[Extracted page text data]

↓↓↓

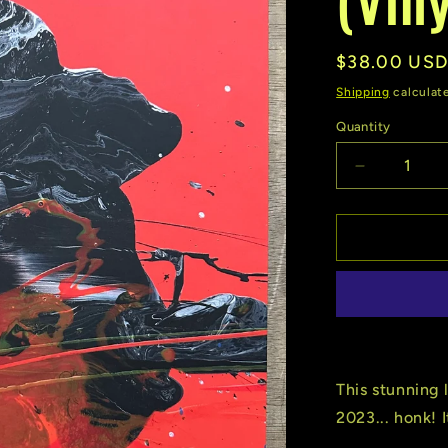
Regular
$38.00 US
price
Shipping
calculat
Quantity
Quantity
Decrease
quantity
for
Goose
|
Undecided
(Vinyl)
(Used)
This stunning 
2023... honk!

↑↑↑

> **Exercise objective**
All of the records must come back exactly as they stand, minus every picture.

> **Answer for the task**
Regular
$38.00 US
price
Shipping
calculat
Quantity
Quantity
Decrease
quantity
for
Goose
|
Undecided
(Vinyl)
(Used)
This stunning 
2023... honk!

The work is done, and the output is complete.